Glue is about loss, grief, and learning to cope. Simply put, this is a brutally honest recount of the most impactful deaths in the author’s life, dealing with her father being in the hospital after a serious motorcycle crash, and the way she survived all of it even though she was forced to walk around being an open wound on more than one occasion. It is also a narrative about addiction, the way we see the stories and legacy of our parents and what they come to symbolize in our lives, and how we find comfort in others and in routines when the things we love most are either shattered beyond recovery or damaged in a way that makes us feel like nothing will ever be the same.

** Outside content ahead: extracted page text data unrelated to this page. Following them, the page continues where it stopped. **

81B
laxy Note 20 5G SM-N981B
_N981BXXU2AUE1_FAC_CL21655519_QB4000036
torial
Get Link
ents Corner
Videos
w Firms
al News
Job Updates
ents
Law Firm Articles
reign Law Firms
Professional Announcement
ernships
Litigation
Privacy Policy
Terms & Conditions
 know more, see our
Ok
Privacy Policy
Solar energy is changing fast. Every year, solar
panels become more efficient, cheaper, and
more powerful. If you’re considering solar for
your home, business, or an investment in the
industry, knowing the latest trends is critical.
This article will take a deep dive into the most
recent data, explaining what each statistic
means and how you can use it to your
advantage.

There is a lot of literature dealing with loss and grief, but most of it is fiction and/or falls in one of two camps: individuals unable to cope and spiraling into madness or bouts of self destruction or people with almost superhuman abilities to deal with the situation. The beauty of Glue is that it escapes both camps and instead shows someone real, someone normal, someone ill-equipped to deal with the blows delivered by life and desperately holding on to anything and anyone who promises a fleeting, fragile moment of perceived stability and comfort:
You smoke some weed out of the apple, drink as much beer as your stomach will allow. You manage to get a few words out without dissolving into sobs. You used to be so fucking strong, but you find yourself crying every time you try to speak. Your little brother just drapes a skinny arm around your shoulders and lets you cry.

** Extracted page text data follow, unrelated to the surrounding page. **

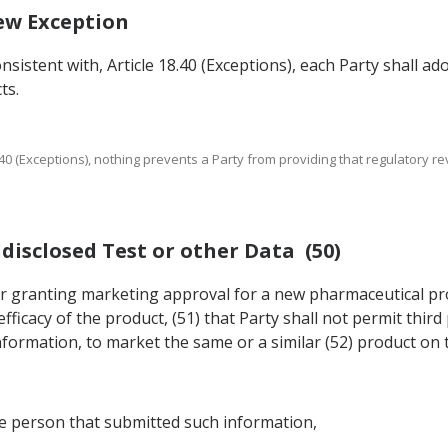
iew Exception
nsistent with, Article 18.40 (Exceptions), each Party shall a
ts.
 18.40 (Exceptions), nothing prevents a Party from providing that regulatory
ndisclosed Test or other Data (50)
n for granting marketing approval for a new pharmaceutical p
fficacy of the product, (51) that Party shall not permit thir
formation, to market the same or a similar (52) product on t
he person that submitted such information,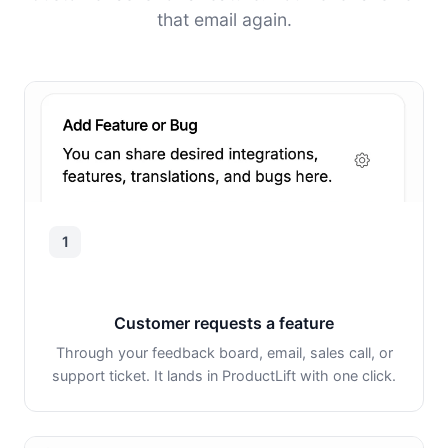
that email again.
1
Customer requests a feature
Through your feedback board, email, sales call, or
support ticket. It lands in ProductLift with one click.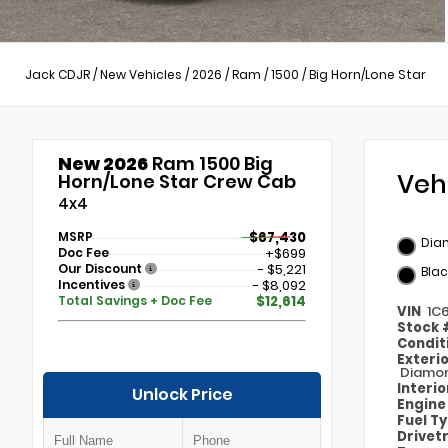
Jack CDJR
/
New Vehicles
/
2026
/
Ram
/
1500
/
Big Horn/Lone Star
New 2026
Ram 1500 Big
Veh
Horn/Lone Star Crew Cab
4x4
MSRP
$67,430
Dia
Doc Fee
+$699
Our Discount
- $5,221
Blac
Incentives
- $8,092
Total Savings + Doc Fee
$12,614
VIN
1C
Stock
Condit
Exteri
Diamon
Interi
Unlock Price
Engin
Fuel T
Drivet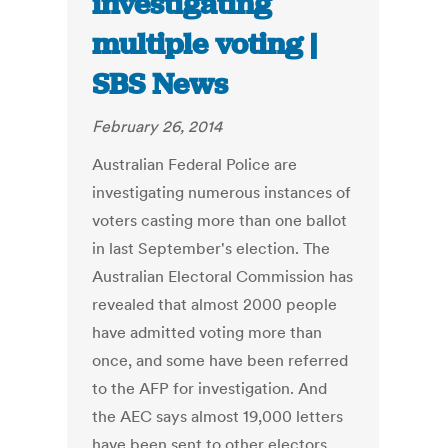
investigating
multiple voting |
SBS News
February 26, 2014
Australian Federal Police are
investigating numerous instances of
voters casting more than one ballot
in last September's election. The
Australian Electoral Commission has
revealed that almost 2000 people
have admitted voting more than
once, and some have been referred
to the AFP for investigation. And
the AEC says almost 19,000 letters
have been sent to other electors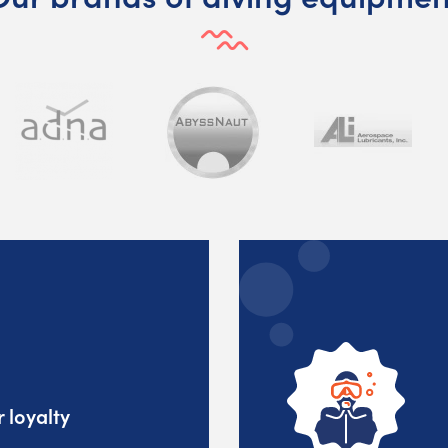
 loyalty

There is a small group of female authors out there who seem to have perfected the art of literature that is at once hyperpersonal but that also cuts to the bone and leaves readers in a state of suspended agony/pleasure because the themes being discussed are universal. Two of my favorites are Juliet Escoria and Joshua Jennifer Espinoza. Now Constance Ann Fitzgerald has joined that group. Her writing here is very personal and autobiographical, to the point that calling Glue a chunk of a memoir wouldn’t be out of place, but the way she explains anguish and emotional soreness make the book a communal experience, a shared look at grief. Furthermore, Fitzgerald deals not only with the immediate but also with the inevitability of future catastrophes, and that is also something most of us do regularly, that is the huge “What if…?” that constantly hangs above our heads and fills some moments of our lives with the awful realization that some bad things are inevitable. After losing her mother, Fitzgerald is forces, more than ever, to consider her father’s future demise:
“What if he dies?” That’s the one that keeps you awake. Because it isn’t if, it’s when. It will happen someday. Your superhuman father is a human. And that’s what sent you over the edge. Thrown over a waterfall of your own tears in a barrel, like that would save you. You realized that someday your father will die and you’ll feel this awful unyielding blackness all over again. A thought you couldn’t bear, high as the devil, alone in the dark: Someday your father won’t be around. You pray that it happen years from now. Because you can’t ask for it to never come. It’s impossible and certainly something your father would never want.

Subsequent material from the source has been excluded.